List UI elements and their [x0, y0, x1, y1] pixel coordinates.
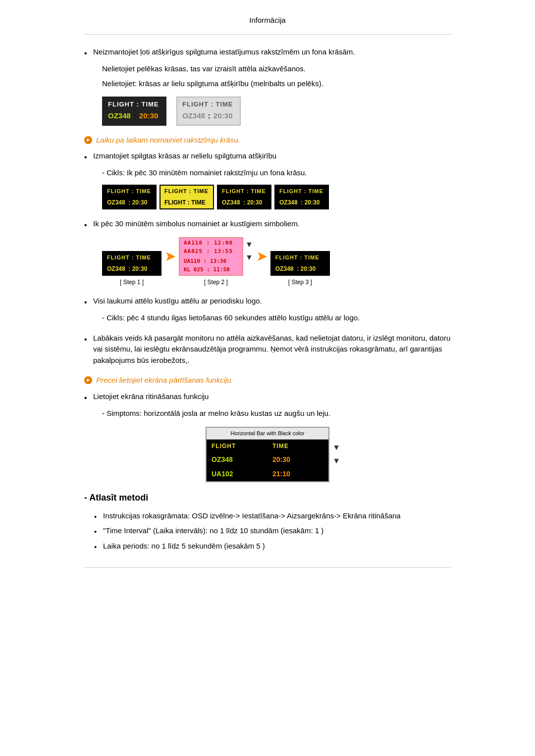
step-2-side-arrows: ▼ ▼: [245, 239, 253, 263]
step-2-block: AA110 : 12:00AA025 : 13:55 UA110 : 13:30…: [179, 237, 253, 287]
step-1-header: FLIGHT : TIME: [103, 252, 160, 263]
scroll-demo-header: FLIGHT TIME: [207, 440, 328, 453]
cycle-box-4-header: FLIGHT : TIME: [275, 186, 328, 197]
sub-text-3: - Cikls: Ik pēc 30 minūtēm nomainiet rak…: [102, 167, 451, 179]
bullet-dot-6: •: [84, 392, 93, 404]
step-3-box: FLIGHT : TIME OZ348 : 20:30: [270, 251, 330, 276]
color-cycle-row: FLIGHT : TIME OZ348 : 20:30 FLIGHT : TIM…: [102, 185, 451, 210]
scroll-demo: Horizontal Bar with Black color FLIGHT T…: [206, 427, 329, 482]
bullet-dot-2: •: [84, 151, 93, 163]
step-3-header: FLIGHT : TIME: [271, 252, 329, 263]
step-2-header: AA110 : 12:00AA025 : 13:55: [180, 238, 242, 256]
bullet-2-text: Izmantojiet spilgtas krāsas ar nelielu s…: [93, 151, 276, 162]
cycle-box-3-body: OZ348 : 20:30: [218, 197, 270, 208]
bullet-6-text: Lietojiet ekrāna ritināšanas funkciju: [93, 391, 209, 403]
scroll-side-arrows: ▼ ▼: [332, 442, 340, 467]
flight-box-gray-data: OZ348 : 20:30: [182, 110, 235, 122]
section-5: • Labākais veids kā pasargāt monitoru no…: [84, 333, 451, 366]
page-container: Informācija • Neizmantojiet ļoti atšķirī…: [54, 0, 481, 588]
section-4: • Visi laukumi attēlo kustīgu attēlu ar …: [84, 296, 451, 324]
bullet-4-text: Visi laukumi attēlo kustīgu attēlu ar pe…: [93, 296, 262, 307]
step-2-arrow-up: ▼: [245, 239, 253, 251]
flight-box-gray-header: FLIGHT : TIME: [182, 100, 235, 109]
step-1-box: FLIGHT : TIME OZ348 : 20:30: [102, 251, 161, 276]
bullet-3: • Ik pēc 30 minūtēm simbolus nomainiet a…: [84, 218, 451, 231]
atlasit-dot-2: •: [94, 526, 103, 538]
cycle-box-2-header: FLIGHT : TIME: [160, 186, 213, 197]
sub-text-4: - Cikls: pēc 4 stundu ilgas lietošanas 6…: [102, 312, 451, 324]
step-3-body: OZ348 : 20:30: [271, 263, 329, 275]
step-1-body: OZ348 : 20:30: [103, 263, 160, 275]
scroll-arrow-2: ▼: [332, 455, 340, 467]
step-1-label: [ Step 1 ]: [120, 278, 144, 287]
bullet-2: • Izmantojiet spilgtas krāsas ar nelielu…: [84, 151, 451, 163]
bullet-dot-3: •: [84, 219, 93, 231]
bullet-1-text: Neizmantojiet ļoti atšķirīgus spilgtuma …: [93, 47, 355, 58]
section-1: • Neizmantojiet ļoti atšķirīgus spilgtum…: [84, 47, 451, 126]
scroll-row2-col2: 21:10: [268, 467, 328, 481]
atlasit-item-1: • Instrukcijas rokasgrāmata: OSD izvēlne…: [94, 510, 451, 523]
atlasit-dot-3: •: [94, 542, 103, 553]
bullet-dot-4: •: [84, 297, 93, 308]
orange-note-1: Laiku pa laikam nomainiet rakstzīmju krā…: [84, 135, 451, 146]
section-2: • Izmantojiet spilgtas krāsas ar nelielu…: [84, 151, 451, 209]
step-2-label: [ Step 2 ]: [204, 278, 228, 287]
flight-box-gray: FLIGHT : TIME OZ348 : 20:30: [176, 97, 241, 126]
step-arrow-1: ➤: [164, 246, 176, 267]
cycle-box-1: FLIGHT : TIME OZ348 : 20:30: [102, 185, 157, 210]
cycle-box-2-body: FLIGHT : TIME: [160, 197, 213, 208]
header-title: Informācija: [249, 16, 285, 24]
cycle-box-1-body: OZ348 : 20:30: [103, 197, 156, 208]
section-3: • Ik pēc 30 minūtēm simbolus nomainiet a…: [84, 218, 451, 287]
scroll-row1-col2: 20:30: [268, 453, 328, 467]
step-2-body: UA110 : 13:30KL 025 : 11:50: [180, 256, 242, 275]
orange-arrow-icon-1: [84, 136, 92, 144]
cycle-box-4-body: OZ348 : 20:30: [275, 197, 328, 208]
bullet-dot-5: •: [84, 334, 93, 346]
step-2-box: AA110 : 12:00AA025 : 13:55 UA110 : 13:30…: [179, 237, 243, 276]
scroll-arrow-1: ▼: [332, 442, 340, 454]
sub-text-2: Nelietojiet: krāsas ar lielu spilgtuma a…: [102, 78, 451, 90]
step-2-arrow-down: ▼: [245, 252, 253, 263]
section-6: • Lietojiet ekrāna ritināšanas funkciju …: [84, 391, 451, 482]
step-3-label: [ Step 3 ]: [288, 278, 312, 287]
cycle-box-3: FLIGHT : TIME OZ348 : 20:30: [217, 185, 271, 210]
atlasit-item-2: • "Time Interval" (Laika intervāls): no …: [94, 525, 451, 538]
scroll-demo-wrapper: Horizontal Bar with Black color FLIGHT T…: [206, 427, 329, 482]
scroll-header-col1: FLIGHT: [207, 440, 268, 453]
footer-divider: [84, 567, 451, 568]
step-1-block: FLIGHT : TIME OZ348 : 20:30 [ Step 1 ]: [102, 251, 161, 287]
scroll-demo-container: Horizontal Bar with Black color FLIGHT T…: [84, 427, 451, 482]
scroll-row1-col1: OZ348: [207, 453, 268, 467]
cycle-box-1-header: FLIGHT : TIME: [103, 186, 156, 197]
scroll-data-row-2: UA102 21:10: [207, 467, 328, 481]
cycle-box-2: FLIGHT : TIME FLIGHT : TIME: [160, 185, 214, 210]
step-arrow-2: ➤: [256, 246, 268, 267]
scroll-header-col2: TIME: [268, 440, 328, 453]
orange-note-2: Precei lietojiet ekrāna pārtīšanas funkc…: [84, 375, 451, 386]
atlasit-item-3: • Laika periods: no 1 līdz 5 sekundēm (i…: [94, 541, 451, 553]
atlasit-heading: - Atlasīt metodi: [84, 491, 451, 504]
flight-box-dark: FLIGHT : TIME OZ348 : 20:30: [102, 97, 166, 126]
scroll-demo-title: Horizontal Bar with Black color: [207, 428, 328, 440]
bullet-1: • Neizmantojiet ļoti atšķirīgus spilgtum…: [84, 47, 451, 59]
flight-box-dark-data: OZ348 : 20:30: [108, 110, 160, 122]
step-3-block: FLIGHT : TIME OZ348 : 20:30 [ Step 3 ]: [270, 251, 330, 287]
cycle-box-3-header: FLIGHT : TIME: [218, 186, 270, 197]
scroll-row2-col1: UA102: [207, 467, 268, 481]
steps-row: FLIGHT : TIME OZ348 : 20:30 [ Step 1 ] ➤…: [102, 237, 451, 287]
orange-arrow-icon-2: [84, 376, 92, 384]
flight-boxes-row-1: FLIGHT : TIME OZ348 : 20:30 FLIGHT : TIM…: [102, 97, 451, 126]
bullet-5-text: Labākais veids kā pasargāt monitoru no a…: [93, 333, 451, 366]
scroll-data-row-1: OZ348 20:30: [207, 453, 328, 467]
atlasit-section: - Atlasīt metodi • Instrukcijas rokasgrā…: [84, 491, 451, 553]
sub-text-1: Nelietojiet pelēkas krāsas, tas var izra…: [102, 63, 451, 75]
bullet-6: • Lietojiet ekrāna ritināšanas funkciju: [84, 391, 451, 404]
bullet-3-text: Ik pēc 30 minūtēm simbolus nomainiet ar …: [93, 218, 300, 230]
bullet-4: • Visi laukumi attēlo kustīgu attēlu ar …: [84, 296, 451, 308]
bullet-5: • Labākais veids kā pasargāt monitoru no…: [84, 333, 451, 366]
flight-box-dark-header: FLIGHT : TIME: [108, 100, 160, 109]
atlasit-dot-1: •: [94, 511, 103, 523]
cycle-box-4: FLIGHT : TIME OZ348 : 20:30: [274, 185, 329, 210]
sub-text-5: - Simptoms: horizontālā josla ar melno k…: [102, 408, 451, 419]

▶ **WHAT IS BEING ASKED**
One number only, please: the count of lines in the material holding the word "body".

▶ **RESULT OF THE TASK**
7